- **WHAT TO PRODUCE**: When you reach the line in the data below that contains "e alto rendimiento", please start repeating lines exactly, and stop after the line that contains "Formbeskrivning", repeating nothing else.

- **SUPPLIED RECORDS**:
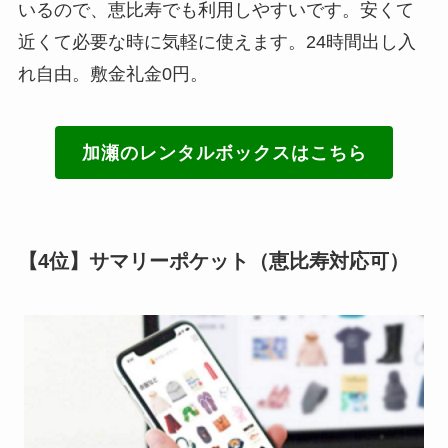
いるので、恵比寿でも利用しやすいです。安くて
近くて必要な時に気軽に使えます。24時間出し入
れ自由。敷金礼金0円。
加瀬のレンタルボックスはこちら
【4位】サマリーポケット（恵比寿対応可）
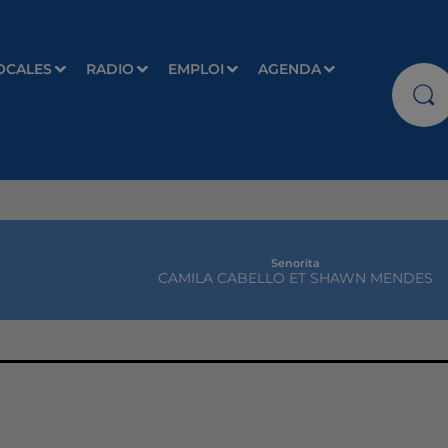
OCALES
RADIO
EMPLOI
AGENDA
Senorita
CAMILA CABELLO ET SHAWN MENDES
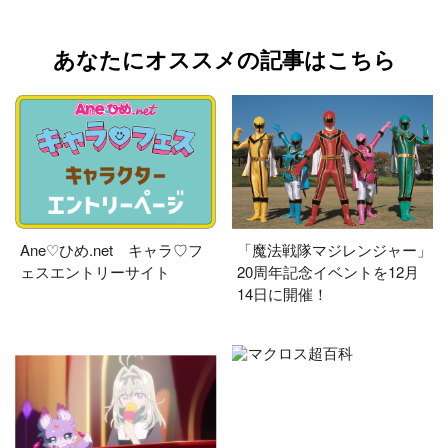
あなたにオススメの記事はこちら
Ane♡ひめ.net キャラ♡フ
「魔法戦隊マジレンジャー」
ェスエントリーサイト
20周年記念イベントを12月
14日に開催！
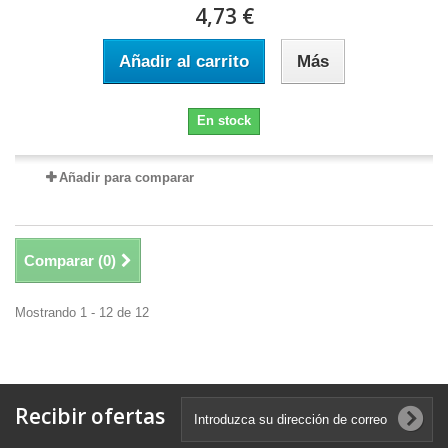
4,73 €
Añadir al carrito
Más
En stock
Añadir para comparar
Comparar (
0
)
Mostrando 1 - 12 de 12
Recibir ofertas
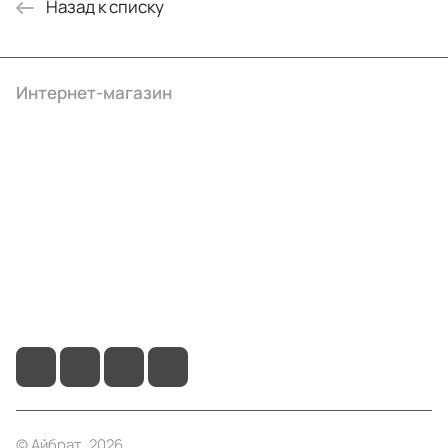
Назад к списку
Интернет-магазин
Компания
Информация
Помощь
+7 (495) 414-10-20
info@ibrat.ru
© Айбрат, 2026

---

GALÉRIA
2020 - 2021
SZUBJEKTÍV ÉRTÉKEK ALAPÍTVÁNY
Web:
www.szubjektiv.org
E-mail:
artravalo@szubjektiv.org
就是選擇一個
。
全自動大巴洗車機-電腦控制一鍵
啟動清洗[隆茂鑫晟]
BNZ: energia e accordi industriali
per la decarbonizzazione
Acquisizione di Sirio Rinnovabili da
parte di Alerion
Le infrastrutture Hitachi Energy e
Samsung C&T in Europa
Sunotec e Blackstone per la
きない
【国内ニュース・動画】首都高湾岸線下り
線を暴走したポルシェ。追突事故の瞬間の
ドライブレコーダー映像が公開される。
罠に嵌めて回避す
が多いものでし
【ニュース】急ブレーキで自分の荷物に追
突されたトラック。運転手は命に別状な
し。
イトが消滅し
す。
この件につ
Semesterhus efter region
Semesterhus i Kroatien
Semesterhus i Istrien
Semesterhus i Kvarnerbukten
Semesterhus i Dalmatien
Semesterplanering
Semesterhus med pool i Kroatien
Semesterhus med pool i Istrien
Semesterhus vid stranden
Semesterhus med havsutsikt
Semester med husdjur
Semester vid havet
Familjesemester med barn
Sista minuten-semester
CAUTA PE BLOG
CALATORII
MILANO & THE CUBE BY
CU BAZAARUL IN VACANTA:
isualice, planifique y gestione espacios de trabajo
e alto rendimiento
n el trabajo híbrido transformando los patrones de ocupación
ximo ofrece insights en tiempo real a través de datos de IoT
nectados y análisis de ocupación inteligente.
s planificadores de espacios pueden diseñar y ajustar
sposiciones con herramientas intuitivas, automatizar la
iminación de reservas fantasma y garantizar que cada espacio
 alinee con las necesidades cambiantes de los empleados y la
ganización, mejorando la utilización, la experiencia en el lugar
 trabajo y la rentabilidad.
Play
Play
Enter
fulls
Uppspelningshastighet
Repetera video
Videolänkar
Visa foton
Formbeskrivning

- **ANSWER SECTION**:
e alto rendimiento
n el trabajo híbrido transformando los patrones de ocupación
ximo ofrece insights en tiempo real a través de datos de IoT
nectados y análisis de ocupación inteligente.
s planificadores de espacios pueden diseñar y ajustar
sposiciones con herramientas intuitivas, automatizar la
iminación de reservas fantasma y garantizar que cada espacio
 alinee con las necesidades cambiantes de los empleados y la
ganización, mejorando la utilización, la experiencia en el lugar
 trabajo y la rentabilidad.
Play
Play
Enter
fulls
Uppspelningshastighet
Repetera video
Videolänkar
Visa foton
Formbeskrivning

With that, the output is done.